> EXERCISE BRIEF
Each line in the records below, from the one that contains "場チケット」と「プレミアムマグカップ」が2名分セットになっ" to the one that contains "https://www.yokohama-akarenga.jp/christmas/", should be reproduced exactly, the first and last included.

> DATA TO PROCESS
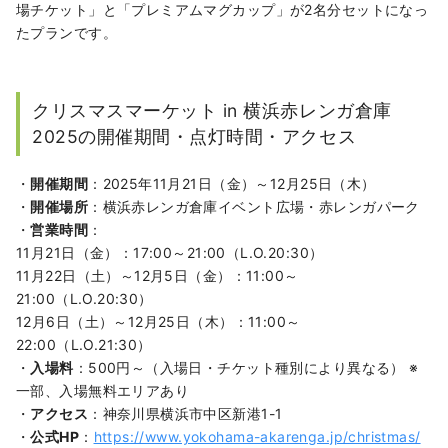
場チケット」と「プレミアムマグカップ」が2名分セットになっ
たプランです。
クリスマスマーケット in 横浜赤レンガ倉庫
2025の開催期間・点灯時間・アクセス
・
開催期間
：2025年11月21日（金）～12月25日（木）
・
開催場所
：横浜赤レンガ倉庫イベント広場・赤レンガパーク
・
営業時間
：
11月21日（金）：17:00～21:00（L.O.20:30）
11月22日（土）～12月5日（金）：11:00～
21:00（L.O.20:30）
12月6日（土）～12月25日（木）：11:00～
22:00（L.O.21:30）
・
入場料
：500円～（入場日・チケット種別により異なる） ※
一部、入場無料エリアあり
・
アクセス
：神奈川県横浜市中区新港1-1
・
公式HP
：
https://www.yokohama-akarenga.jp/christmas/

--

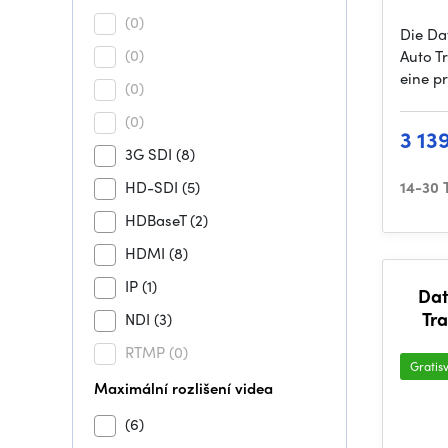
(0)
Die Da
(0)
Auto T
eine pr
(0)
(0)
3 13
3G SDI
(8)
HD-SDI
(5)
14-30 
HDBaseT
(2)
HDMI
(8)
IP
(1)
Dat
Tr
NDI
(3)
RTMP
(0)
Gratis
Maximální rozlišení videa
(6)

* * *

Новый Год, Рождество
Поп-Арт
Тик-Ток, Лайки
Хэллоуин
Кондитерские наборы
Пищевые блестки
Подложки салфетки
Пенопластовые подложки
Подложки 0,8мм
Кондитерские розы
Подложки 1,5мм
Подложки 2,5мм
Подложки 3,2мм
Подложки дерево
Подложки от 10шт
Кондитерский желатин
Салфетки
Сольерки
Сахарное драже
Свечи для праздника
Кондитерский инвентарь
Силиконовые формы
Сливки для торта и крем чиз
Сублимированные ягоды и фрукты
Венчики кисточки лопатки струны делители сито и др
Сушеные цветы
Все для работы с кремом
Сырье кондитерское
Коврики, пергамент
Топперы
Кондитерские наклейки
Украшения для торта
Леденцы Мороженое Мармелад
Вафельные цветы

> RESULT
場チケット」と「プレミアムマグカップ」が2名分セットになっ
たプランです。
クリスマスマーケット in 横浜赤レンガ倉庫
2025の開催期間・点灯時間・アクセス
・
開催期間
：2025年11月21日（金）～12月25日（木）
・
開催場所
：横浜赤レンガ倉庫イベント広場・赤レンガパーク
・
営業時間
：
11月21日（金）：17:00～21:00（L.O.20:30）
11月22日（土）～12月5日（金）：11:00～
21:00（L.O.20:30）
12月6日（土）～12月25日（木）：11:00～
22:00（L.O.21:30）
・
入場料
：500円～（入場日・チケット種別により異なる） ※
一部、入場無料エリアあり
・
アクセス
：神奈川県横浜市中区新港1-1
・
公式HP
：
https://www.yokohama-akarenga.jp/christmas/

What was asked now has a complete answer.